You are someone whose every word is followed, for better or for worse, and you had to be aware, on some level, that comparing life on social media to war would have sparked a great deal of controversy. Many would envy your position in the social strata of this world, especially when you consider that there are so few who could even possibly achieve the level of income that you have. Society also understands that celebrity does come at a price, particularly in this world of money hungry journalists and paparazzi who have been known to go too far in their pursuit of the ultimate picture. Comparing your life in social media to war is logical, particularly to those youth who have been relentlessly attacked on social media. These teens and children – the most public faces of the war on cyber-bullying – are no doubt very familiar with how war-like their worlds are. These are the people who endlessly dodge the verbal assaults that occur online daily, and while you are no doubt also a victim of cyber-bullying, you also have an option that other victims of cyber-bullying do not. You can tell your publicist to handle it, and you can also stay off social media.

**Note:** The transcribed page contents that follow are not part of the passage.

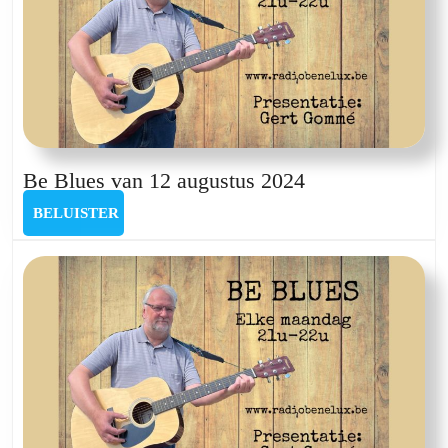
Be
Be Blues van 12 augustus 2024
Blues
BELUISTER
BELUISTER
van
12
augustus
2024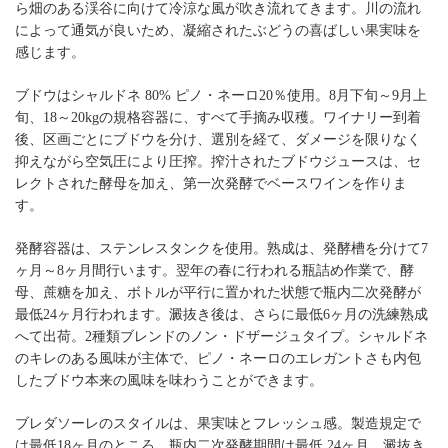
ら畑のある渓谷に向けて冷涼な風が吹き流れてきます。川の流れ
によって通気が良いため、凝縮されたぶどうの喜ばしい果実味を
感じます。
ブドウはシャルドネ 80% ピノ・ネーロ20％使用。8月下旬～9月上
旬、18～20kgの規格容器に、すべて手摘み収穫。ワイナリー到着
後、区画ごとにブドウを分け、選別を経て、ダメージを限りなく
抑えながら空気圧により圧搾。搾汁されたブドウジュースは、セ
レクトされた酵母を加え、第一次発酵でベースワインを作りま
す。
発酵容器は、ステンレスタンクを使用。熟成は、発酵槽を分けて7
ヶ月～8ヶ月間行います。翌年の春に行われる瓶詰め作業で、酵
母、蔗糖を加え、ボトルが平行に置かれた状態で瓶内二次発酵が
最低24ヶ月行われます。澱抜き後は、さらに最低6ヶ月の洗練熟成
へて出荷。2種類ブレンドのノン・ドザージュタイプ。シャルドネ
のキレのある風味が主体で、ピノ・ネーロのエレガントさも内包
したブドウ本来の風味を味わうことができます。
ブレダソーレのスタイルは、果実味とフレッシュ感。製造規定で
は最低18ヶ月のところ、瓶内二次発酵期間は最低 24ヶ月。澱抜き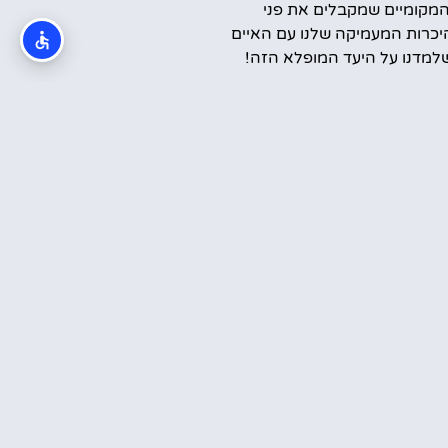
המקומיים שמקבלים את פני
יכרות המעמיקה שלנו עם האיים
למדנו על היעד המופלא הזה!
קראתי והסכמתי ל
מדיניות הפרטיות
שלח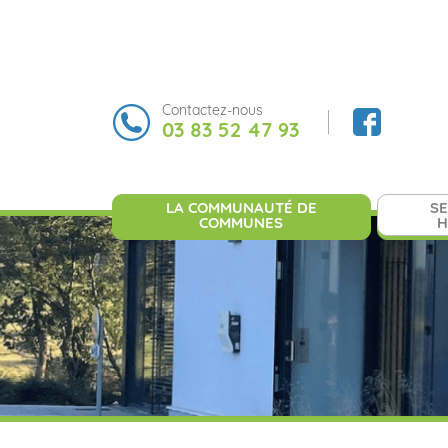
Contactez-nous
03 83 52 47 93
LA COMMUNAUTÉ DE
SE
COMMUNES
H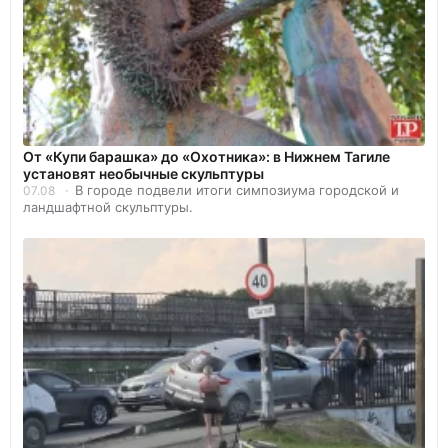
От «Купи барашка» до «Охотника»: в Нижнем Тагиле
установят необычные скульптуры
В городе подвели итоги симпозиума городской и
07.08
ландшафтной скульптуры.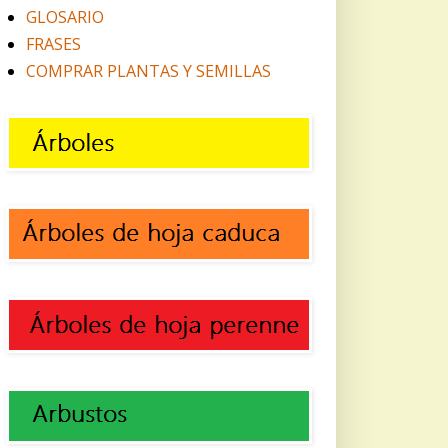
GLOSARIO
FRASES
COMPRAR PLANTAS Y SEMILLAS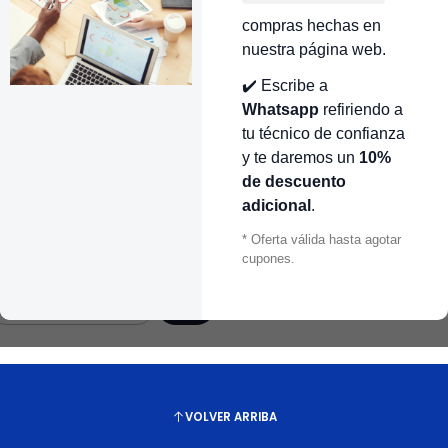
441361
|
CR441028
|
compras hechas en
RESOSTATO LAVADORA
PRESOSTATO LAVADORA
nuestra página web.
AMSUNG 6601ER1006E
SAMSUNG DC96-01703A
R441361
CR441028
✔️ Escribe a
255.000 COP
$156.000 COP
Whatsapp
refiriendo a
tu técnico de confianza
antidad
Cantidad
y te daremos un
10%
de descuento
441590
|
adicional
.
RESOSTATO LAVADORA
AMSUNG DC96-01703Q
* Oferta válida hasta agotar
R441590
cupones.
156.000 COP
antidad
VOLVER ARRIBA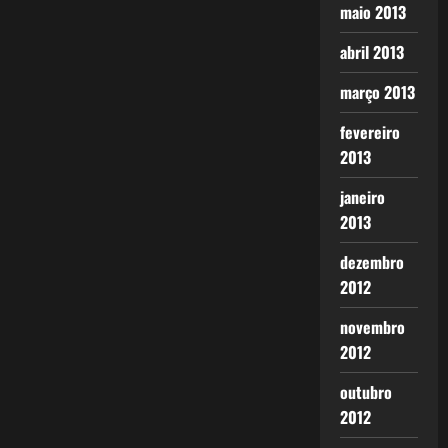
maio 2013
abril 2013
março 2013
fevereiro
2013
janeiro
2013
dezembro
2012
novembro
2012
outubro
2012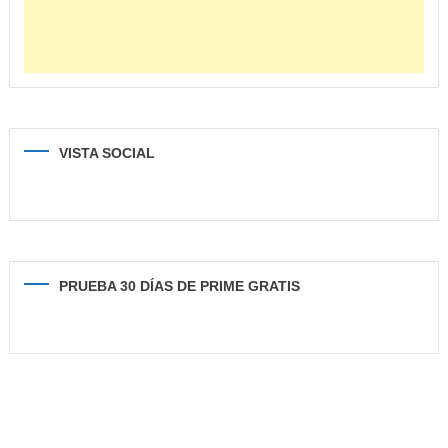
VISTA SOCIAL
PRUEBA 30 DÍAS DE PRIME GRATIS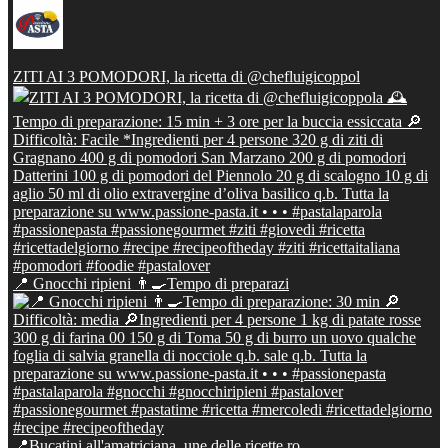
ZITI AI 3 POMODORI, la ricetta di @chefluigicoppol
📍 Gnocchi ripieni 👨‍🍳Tempo di preparazi
📍Bucatini all'amatriciana, une delle ricette ro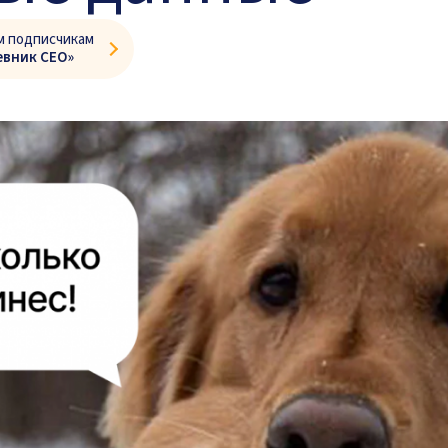
м подписчикам
евник CEO»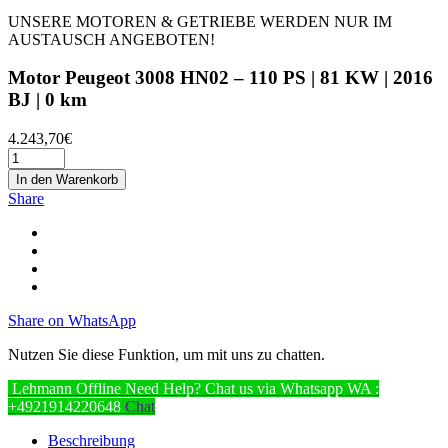
UNSERE MOTOREN & GETRIEBE WERDEN NUR IM
AUSTAUSCH ANGEBOTEN!
Motor Peugeot 3008 HN02 – 110 PS | 81 KW | 2016
BJ | 0 km
4.243,70
€
In den Warenkorb
Share
Share on WhatsApp
Nutzen Sie diese Funktion, um mit uns zu chatten.
Lehmann
Offline
Need Help? Chat us via Whatsapp
WA :
+4921914220648
Chat
Beschreibung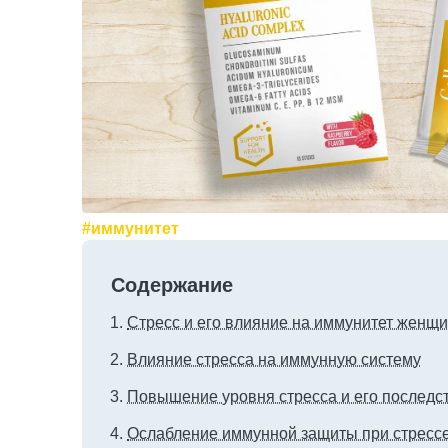
#иммунитет
Содержание
Стресс и его влияние на иммунитет женщи
Влияние стресса на иммунную систему
Повышение уровня стресса и его последс
Ослабление иммунной защиты при стресс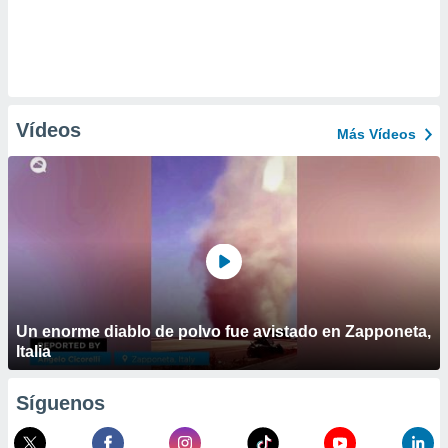
Vídeos
Más Vídeos
Un enorme diablo de polvo fue avistado en Zapponeta,
Italia
Síguenos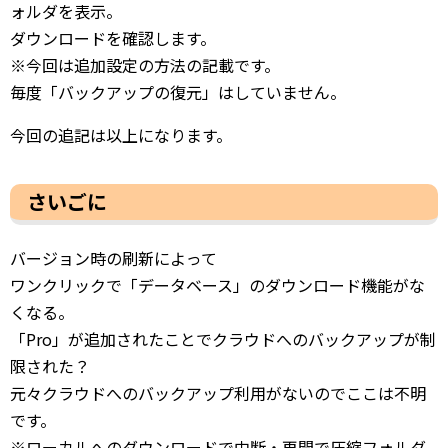
ォルダを表示。
ダウンロードを確認します。
※今回は追加設定の方法の記載です。
毎度「バックアップの復元」はしていません。
今回の追記は以上になります。
さいごに
バージョン時の刷新によって
ワンクリックで「データベース」のダウンロード機能がな
くなる。
「Pro」が追加されたことでクラウドへのバックアップが制
限された？
元々クラウドへのバックアップ利用がないのでここは不明
です。
※ローカルへのダウンロードで中断・再開で圧縮フォルダ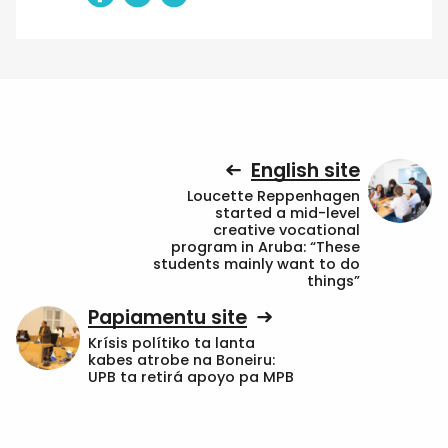
English site
Loucette Reppenhagen
started a mid-level
creative vocational
program in Aruba: “These
students mainly want to do
things”
Papiamentu site
Krísis polítiko ta lanta
kabes atrobe na Boneiru:
UPB ta retirá apoyo pa MPB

Comparing your life on social media to actual war is not the most responsible choice of words that has ever been executed. In fact, it demonstrated a lot of carelessness on your part. There are soldiers throughout the world who have participated in any number of conflicts, and they have been completely traumatized by their experiences. While it’s clear that links can be made between the assaults people exchange on social media and the assaults that occur in war, it’s important to remember, Ms. Paltrow, that none of us have exclusive rights to the term war. There are several thousand people across the globe suffering with Post Traumatic Stress Disorder that would be vehement in their response that your life in the spotlight is nothing like war.
Please, Ms. Paltrow, do society a favor and weigh your words more cautiously prior to giving future impromptu speeches. There will hopefully be fewer wars of words that are ignited as a result of your poor choice of words. Giving your words careful consideration, rather than lamenting about how challenging your life may be, is more important. It is important to remember that difficulties are in the eyes of the beholder, and no one is denying that there are challenges in your life. However, you need to consider that your words can also hurt.